The “all is well in science” interpretation is also that pushed by Lisa Feldman Barrett in her new NYT op-ed about the study, “Psychology is not in crisis.” (Barrett is a professor of psychology at Northeastern University.) But her piece is a mess, comparing failure of psychology-study replication to changing the environment in which a gene is expressed. In some environments, she says, a gene producing curly wings makes the wings less curly, a common phenomenon that we geneticists call “variable expressivity”. And that’s indeed the case, but it doesn’t meant that the “Curly” mutation doesn’t cause the wings to become curled—something she implies. Variable expressivity is not a failure to replicate the finding that a particular genic lesion is responsible for curly wings.
Barrett also compares the OSC study’s failure to replicate to other studies in which failure to replicate depends on “context” (e.g., mice given shocks at when they hear a sound develop a Pavlovian response), so that one doesn’t see the same results under different conditions (mice won’t develop the Pavlovian response if they’re strapped down when shocked). But that, like the curly-wing result, is irrelevant to the OSC’s efforts, which tried ensure that the context and experimental conditions were as close as possible to those of the original studies. In other words, the OSC tried to eliminate context-specific effects. In Barrett’s eagerness to defend and exculpate her field, and affirm the strength of science, she makes arguments based on false analogies.
One thing that we can all agree on—the middle ground, so to speak—is that there’s a problem with the culture of science, which always favors big and impressive positive results over negative results, and favor publication of novel results while largely ignoring attempts to replicate. (Sometimes a failure to replicate isn’t even accepted by scientific journals!) That’s even more true of the popular press, which is quick to tout findings of stuff like a “gay gene,” but can’t be bothered to publish a caveat when that study—as it was—failed to replicate. This problem, at least in the scientific culture, can be somewhat repaired. Most important, we need more studies like that of the OSC, but replications applied to other fields, especially biology.
And that brings me to my final point, which gives a less positive view of the results. As I said above, I think many studies in biology—particularly organismal biology—aren’t often replicated, especially if they involve field work.
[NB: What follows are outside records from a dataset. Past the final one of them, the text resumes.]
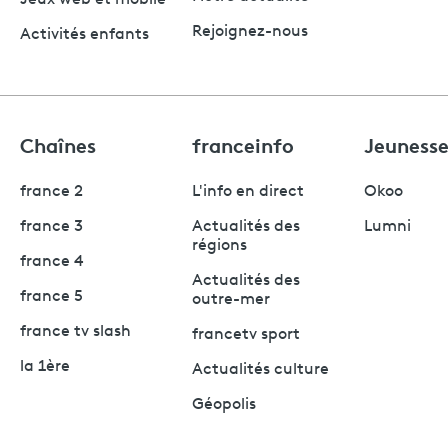
Jeux web et mobile
Rejoignez-nous
Activités enfants
Chaînes
franceinfo
Jeuness
france 2
L'info en direct
Okoo
france 3
Actualités des
Lumni
régions
france 4
Actualités des
france 5
outre-mer
france tv slash
francetv sport
la 1ère
Actualités culture
Géopolis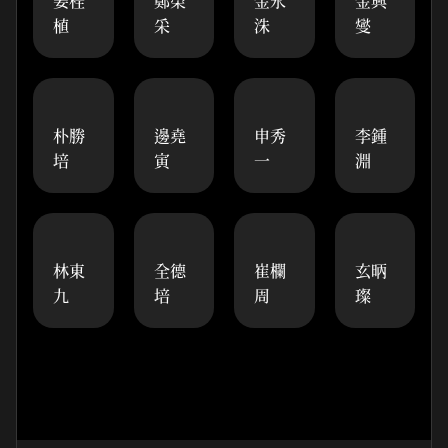
姜桂
鄭榮
金永
金興
植
采
洙
燮
朴勝
邊堯
申秀
李鍾
培
寅
一
淵
林東
全德
崔欄
玄昞
九
培
周
璨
So such studies remain in the literature without ever having been checked, and often become iconic work that finds its way into textbooks.
In this way biology resembles psychology, although molecular and cell biology studies are often replicated as part of the continuing progress of the field. I think, then, that it’s not as kosher to claim that ecology and evolution experience the same degree of self-checking as, say, physics and chemistry. Yes, all work should in principle be checked, but you find precious few dollars handed out by the National Institutes of Health or the National Science Foundation to replicate work in biology. (That’s because there isn’t that much money to hand out at all!) In my field of organismal biology, then, the self-correcting mechanism of science, while operative at some level, isn’t nearly as strong as it is in other fields like molecular and cell biology.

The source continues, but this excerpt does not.